In Barnett's view, there is a potential for problem in the fact that voters can register and cast an absentee ballot without ever being seen in the auditor's office.
But Kea Warne, elections supervisor for the secretary of state, said the state's election laws already provide adequate protection against voter fraud.
"Just by seeing what's happening now shows the system is working because county auditors are catching the problems," she said.
Burns said some have suggested the state outlaw the practice of hiring people to collect new registrations.
But Roust questions the wisdom of that move.
"When we have groups who are vastly underrepresented - and we know a lot of people on the reservations aren't registered - it's a big job to get those people involved, and I don't know if you can do that with volunteers," she said.
Burns agrees. "I don't really think the law needs to change. Volunteers can be overzealous as much as workers."
Burns said the potential fraud cases being investigated suggest the people involved were trying to defraud their employers in order to make more money rather than deliberately attempting to defraud the election process.
He wishes people would look at the registration drives from another side.
"All of South Dakota should celebrate the fact that 17,000 (people) previously not registered are going to participate in the election," he said. "That's democracy."
Nearly 17,000 people have registered to vote in South Dakota since the June primary. There are 523,063 potential voters.
County auditors have turned over to law enforcement nearly 400 voting registration cards or absentee ballot applications because of discrepancies ranging from misspelled names to ballot requests from deceased residents.
A Rapid City man has been charged with forgery for allegedly submitting fraudulent registration cards.
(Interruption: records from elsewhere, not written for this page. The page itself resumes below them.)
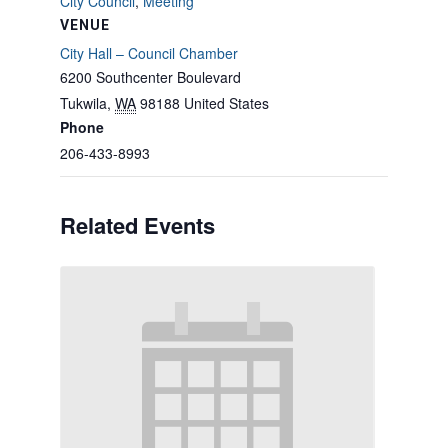
City Council
,
Meeting
VENUE
City Hall – Council Chamber
6200 Southcenter Boulevard
Tukwila
,
WA
98188
United States
Phone
206-433-8993
Related Events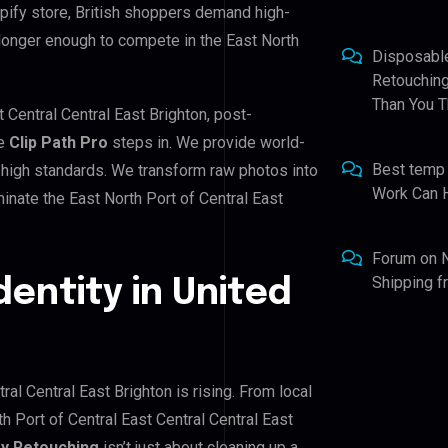
pify store, British shoppers demand high-
 longer enough to compete in the East North
Disposabl
Retouching
Than You T
t Central Central East Brighton, post-
re
Clip Path Pro
steps in. We provide world-
Best temp
 high standards. We transform raw photos into
Work Can 
inate the East North Port of Central East
Forum
on
Shipping 
dentity in United
ral Central East Brighton is rising. From local
h Port of Central East Central Central East
y Retouching
isn’t just about cleaning up a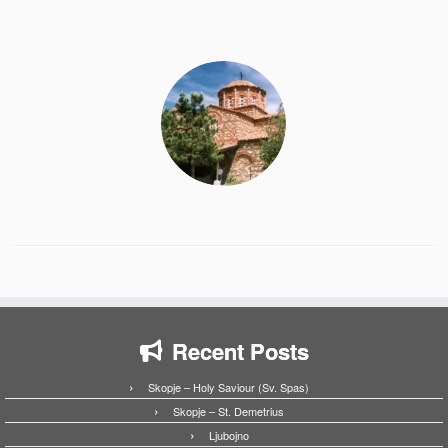
Recent Posts
Skopje – Holy Saviour (Sv. Spas)
Skopje – St. Demetrius
Ljubojno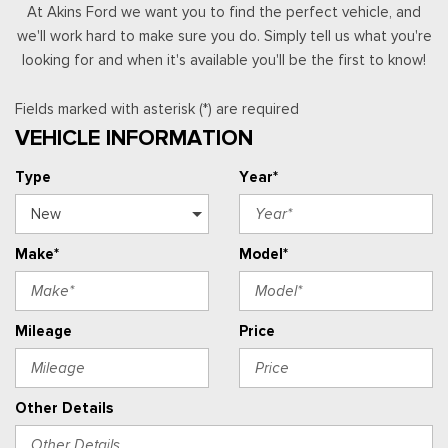
At Akins Ford we want you to find the perfect vehicle, and
we'll work hard to make sure you do. Simply tell us what you're
looking for and when it's available you'll be the first to know!
Fields marked with asterisk (*) are required
VEHICLE INFORMATION
Type
Year*
Make*
Model*
Mileage
Price
Other Details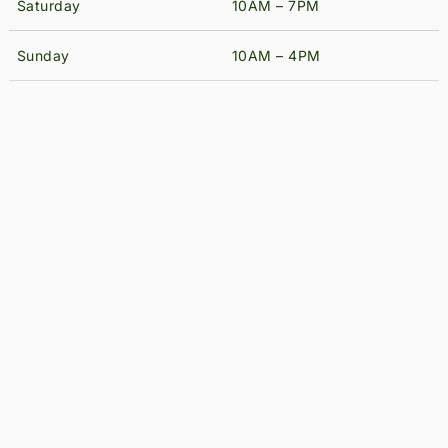
Saturday
10AM – 7PM
Sunday
10AM – 4PM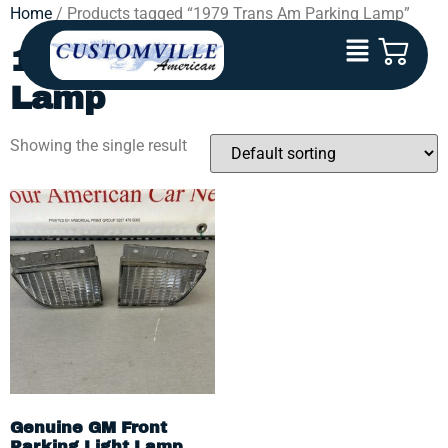
Home
/ Products tagged “1979 Trans Am Parking Lamp”
1979 Trans Am Parking
Lamp
Showing the single result
Genuine GM Front
Parking Light Lamp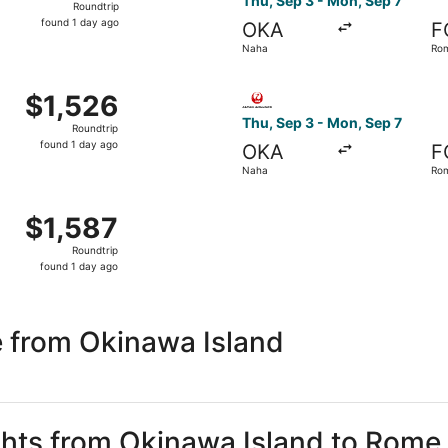
Thu, Sep 3 - Mon, Sep 7
Roundtrip
found
found 1 day ago
OKA
F
1
Naha
Ro
day
ago
 Thu, Sep 3 from Naha to Rome, returning Mon, Sep 7, priced
Select Japan Transocean Air 
$1,526
$1,526
Roundtrip,
Thu, Sep 3 - Mon, Sep 7
Roundtrip
found
found 1 day ago
OKA
F
1
Naha
Ro
day
ago
p 3 from Naha to Rome, returning Mon, Sep 7, priced at $1,5
$1,587
$1,587
Roundtrip,
Roundtrip
found
found 1 day ago
1
day
ago
 from Okinawa Island
ights from Okinawa Island to Rome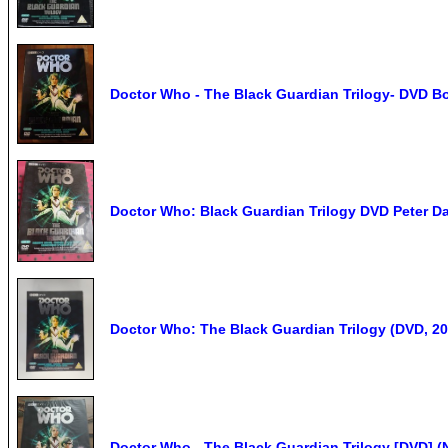
Doctor Who - The Black Guardian Trilogy- DVD B
Doctor Who: Black Guardian Trilogy DVD Pete
Doctor Who: The Black Guardian Trilogy (DVD, 20
Doctor Who - The Black Guardian Trilogy [DVD] (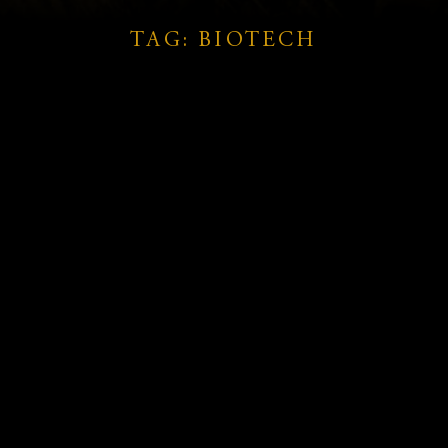
TAG: BIOTECH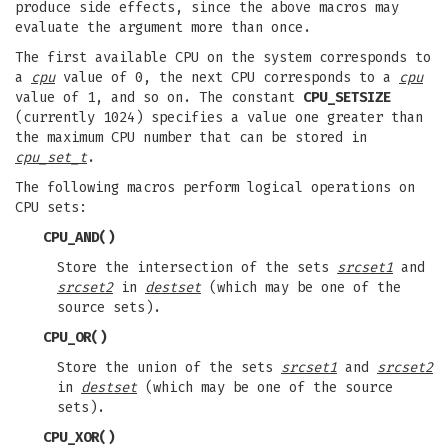
produce side effects, since the above macros may
evaluate the argument more than once.
The first available CPU on the system corresponds to
a
cpu
value of 0, the next CPU corresponds to a
cpu
value of 1, and so on. The constant
CPU_SETSIZE
(currently 1024) specifies a value one greater than
the maximum CPU number that can be stored in
cpu_set_t
.
The following macros perform logical operations on
CPU sets:
CPU_AND
()
Store the intersection of the sets
srcset1
and
srcset2
in
destset
(which may be one of the
source sets).
CPU_OR
()
Store the union of the sets
srcset1
and
srcset2
in
destset
(which may be one of the source
sets).
CPU_XOR
()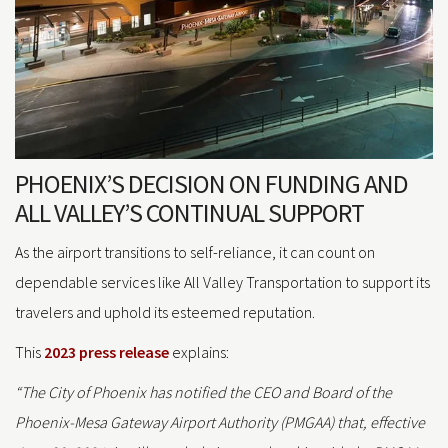
PHOENIX’S DECISION ON FUNDING AND
ALL VALLEY’S CONTINUAL SUPPORT
As the airport transitions to self-reliance, it can count on
dependable services like All Valley Transportation to support its
travelers and uphold its esteemed reputation.
This
2023 press release
explains:
“The City of Phoenix has notified the CEO and Board of the
Phoenix-Mesa Gateway Airport Authority (PMGAA) that, effective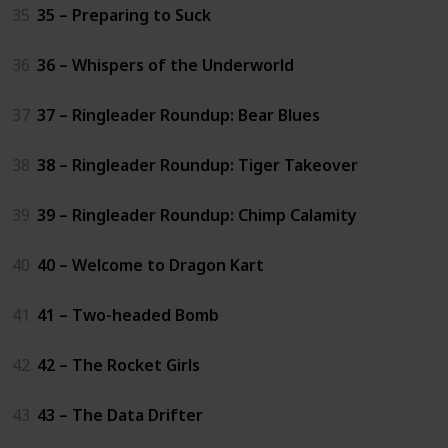
35
35 – Preparing to Suck
36
36 – Whispers of the Underworld
37
37 – Ringleader Roundup: Bear Blues
38
38 – Ringleader Roundup: Tiger Takeover
39
39 – Ringleader Roundup: Chimp Calamity
40
40 – Welcome to Dragon Kart
41
41 – Two-headed Bomb
42
42 – The Rocket Girls
43
43 – The Data Drifter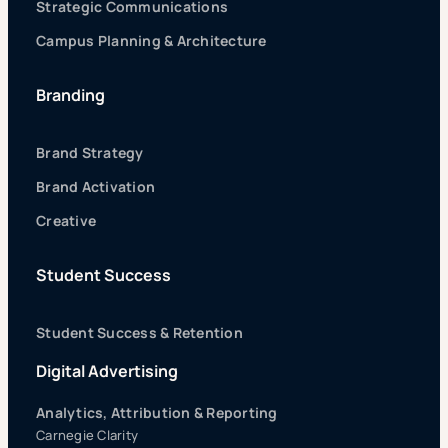
Strategic Communications
Campus Planning & Architecture
Branding
Brand Strategy
Brand Activation
Creative
Student Success
Student Success & Retention
Digital Advertising
Analytics, Attribution & Reporting
Carnegie Clarity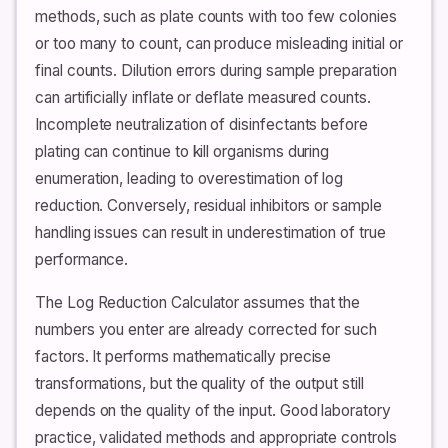
methods, such as plate counts with too few colonies
or too many to count, can produce misleading initial or
final counts. Dilution errors during sample preparation
can artificially inflate or deflate measured counts.
Incomplete neutralization of disinfectants before
plating can continue to kill organisms during
enumeration, leading to overestimation of log
reduction. Conversely, residual inhibitors or sample
handling issues can result in underestimation of true
performance.
The Log Reduction Calculator assumes that the
numbers you enter are already corrected for such
factors. It performs mathematically precise
transformations, but the quality of the output still
depends on the quality of the input. Good laboratory
practice, validated methods and appropriate controls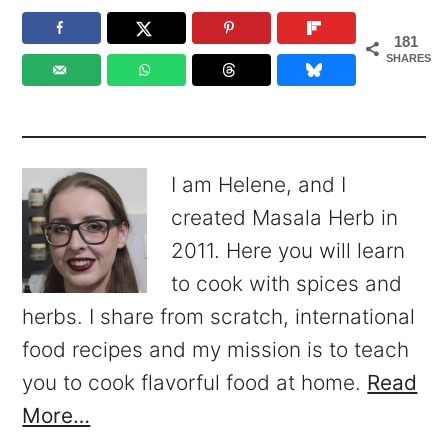
181
SHARES
I am Helene, and I
created Masala Herb in
2011. Here you will learn
to cook with spices and
herbs. I share from scratch, international
food recipes and my mission is to teach
you to cook flavorful food at home.
Read
More…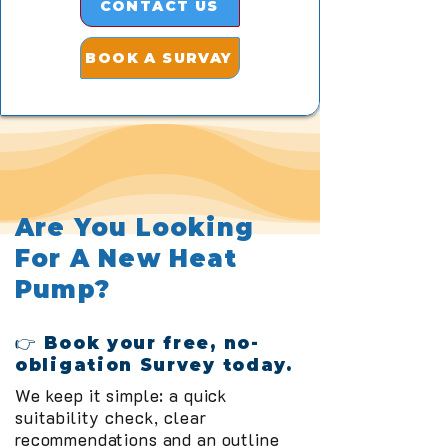
CONTACT US
BOOK A SURVAY
Are You Looking
For A New Heat
Pump?
👉 Book your free, no-
obligation Survey today.
We keep it simple: a quick
suitability check, clear
recommendations and an outline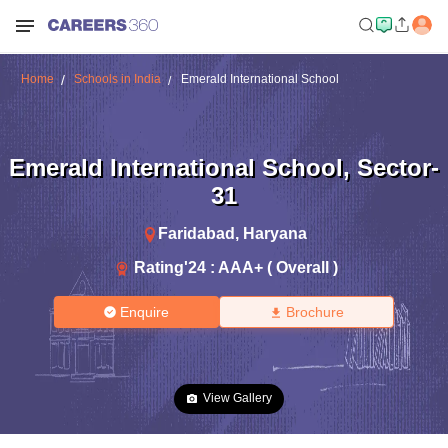
Home
Schools in India
Emerald International School
Emerald International School
,
Sector-
31
Faridabad
,
Haryana
Rating'
24
:
AAA+ ( Overall )
Enquire
Brochure
View Gallery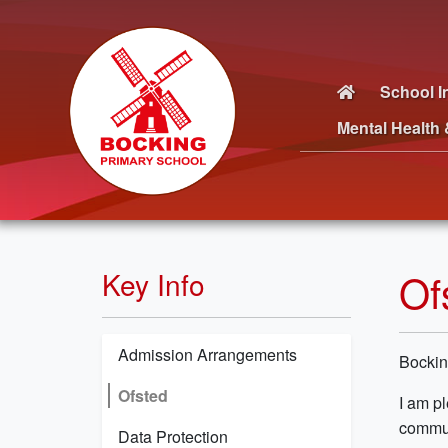
School I
Mental Health 
Of
Key Info
Admission Arrangements
Bockin
Ofsted
I am pl
commun
Data Protection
The Minnehaha County Auditor's Office has processed more than 4,800 absentee ballot requests. One was questionable and was sent to the state's attorney's office.
The Associated Press contributed to this report.
I know this little town well. It is where a number of native american's were moved when a dam was built on a local river some years ago. Sounds like prime ground for voter fraud. But the good people in the auditor's office seem to be pretty astute.